Defending civil society
International Centre for Not-for-Profit Law (ICNL), World Movement for Democracy Secretariat the National Endowment for Democracy (NED): International Journal of Not-for-Profit Law 14(3): 5-61, September 2012

While many civil society activists continue to face traditional forms of repression, like imprisonment, some governments have become more subtle in their efforts to curb civil society organisation (CSO) space. This report provides illustrative examples of the legal barriers used to constrain this space. It also considers major challenges, such as restrictions on the use of new technologies, measures against public movements and peaceful assemblies, and the unintended consequences of efforts to enhance the effectiveness of foreign aid. After a discussion of the international principles protecting civil society, which are embedded in international law, ICNL calls on democratic governments and international organisations to recognise, protect, and promote fundamental rights to freedom of assembly and of association, and to raise the level of their engagement with CSOs in platforms such as the Community of Democracies’ Working Group on Enabling and Protecting Civil Society and the UN Special Rapporteur’s mandate. At the same time, CSOs are urged to deepen their understanding of legal frameworks governing them and build capacity to engage in reform of regressive frameworks.

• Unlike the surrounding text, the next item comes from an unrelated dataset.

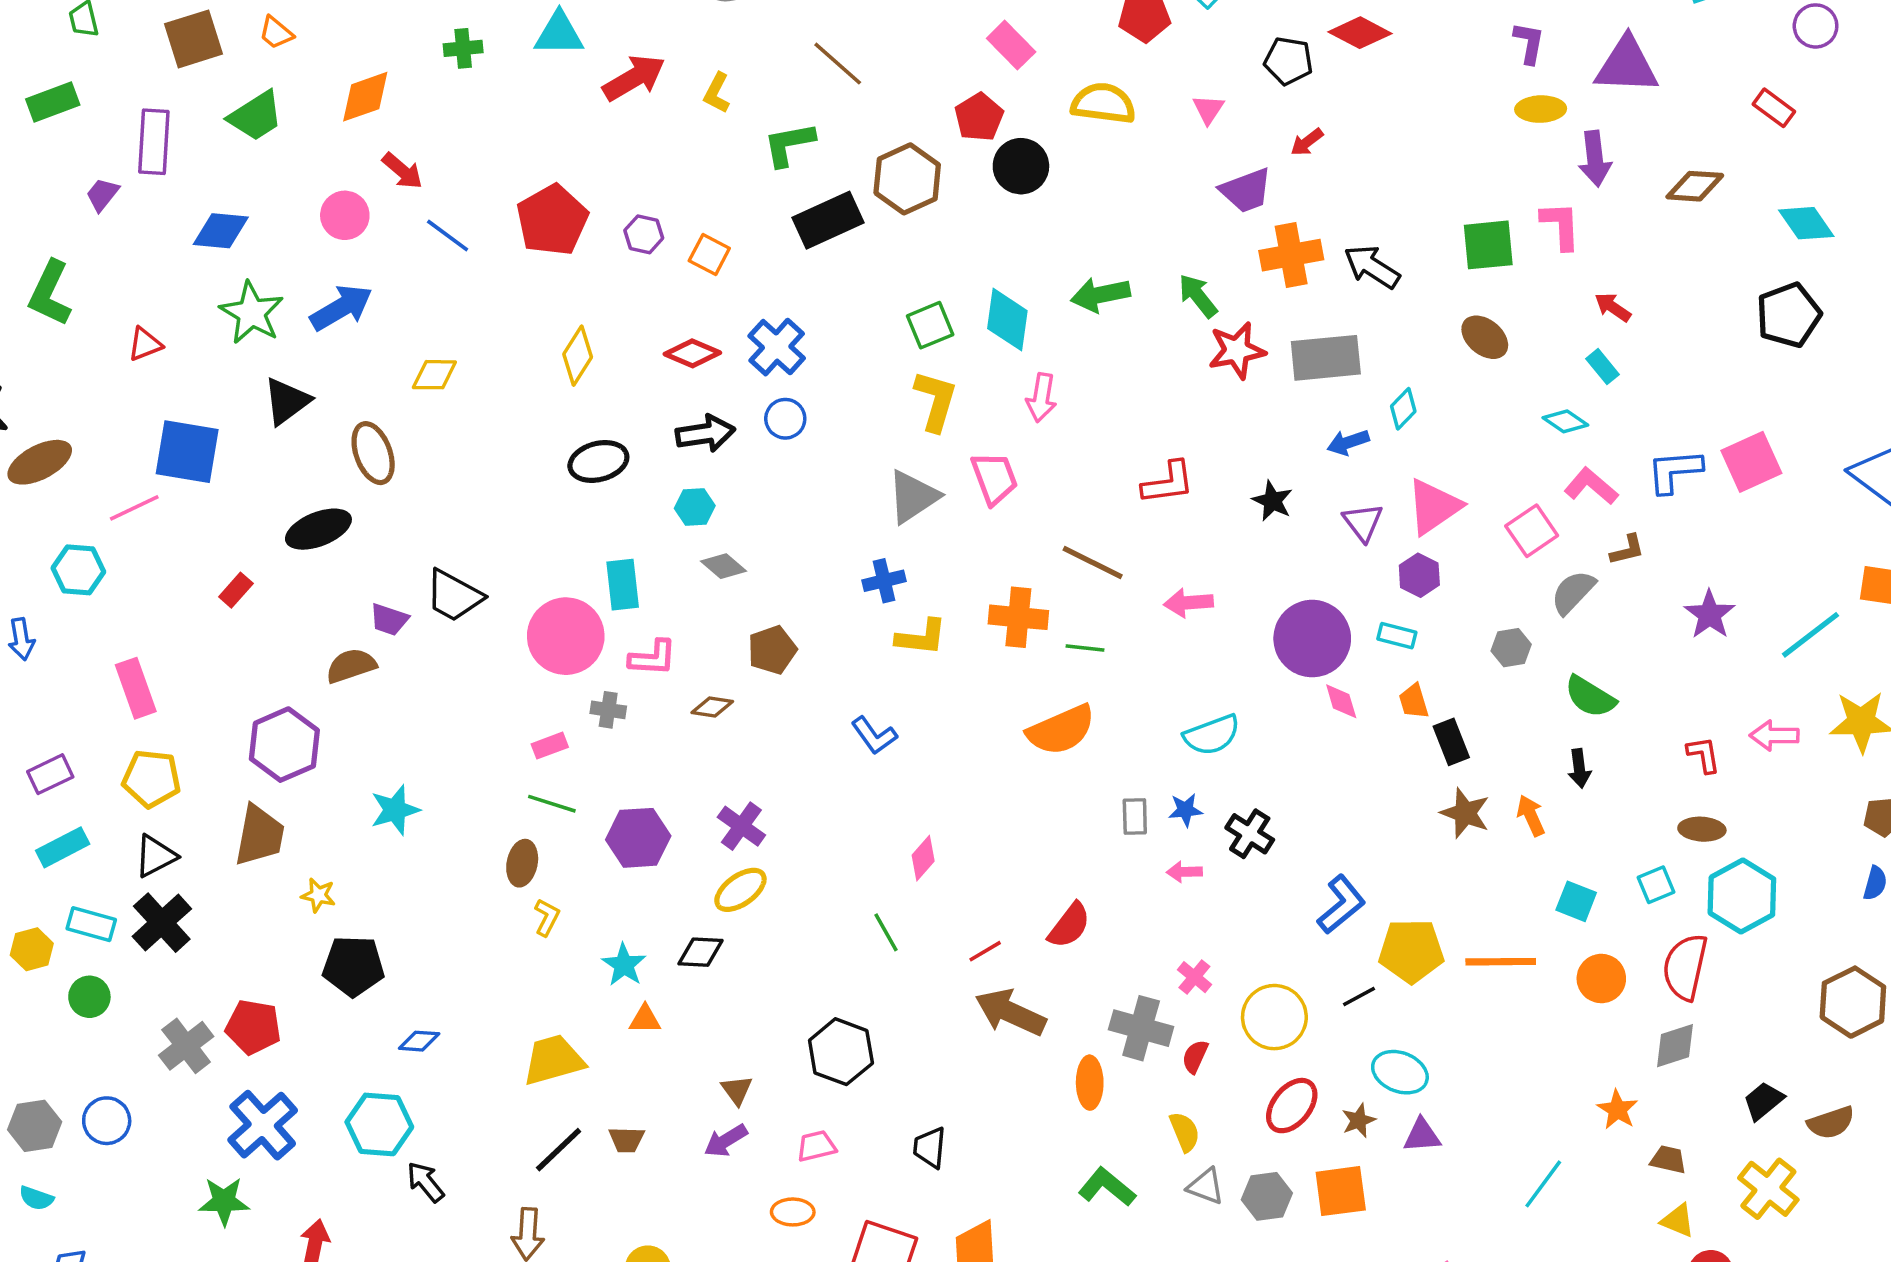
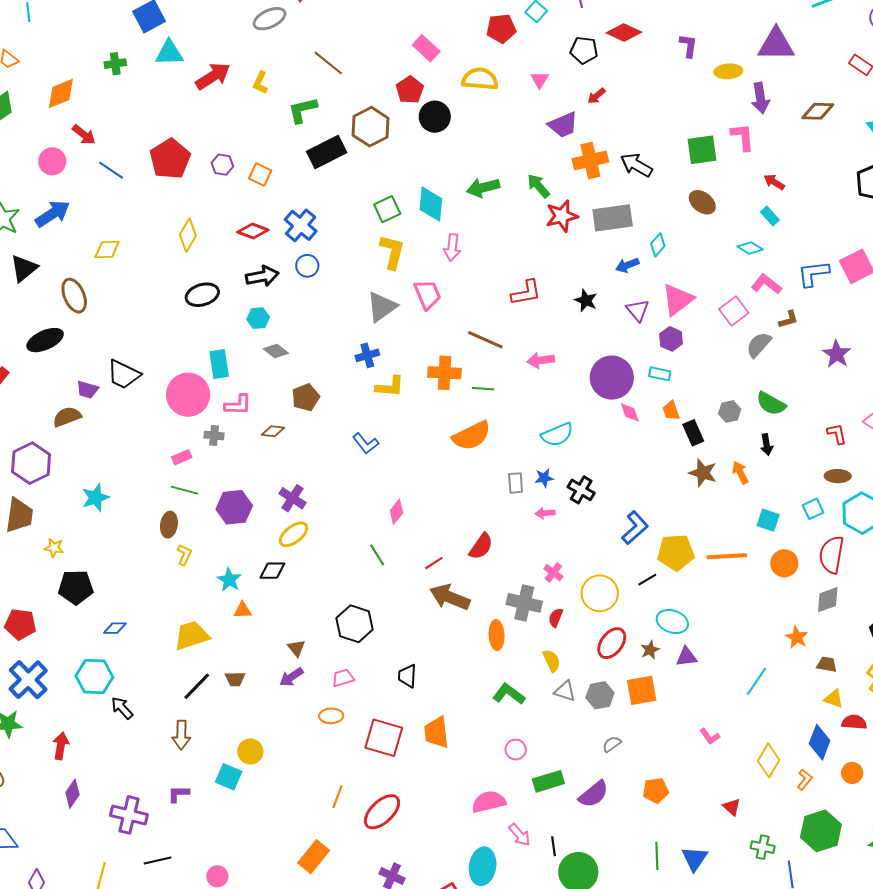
purple L-shape: (1529, 43) -> (688, 46), moved
gray hexagon: (1511, 648) -> (730, 411), moved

Feminism and intellectual property: Will women judges make a difference?
Hamalengwa M: Pambazuka News 609, 6 December 2012

In this article, the author asks whether the increasing number of women in the judiciary and politics will affect intellectual property regimes in both law and in politics. The author briefly describes articles written by feminists analyse the gendered nature of intellectual property law. Some papers argue that an increase in the past 40 years in the encroachment of private ownership rights at the expense of the public domain has raised gender inequalities. The public domain recognises the communal roots of creation, rather than the individual “inventor”, and has a primary concern of looking after people, not individual success based on money, which is a concern of business. These different features of public and private interests and social and collective spaces are analysed for the gender norms they reflect and their gender related consequences.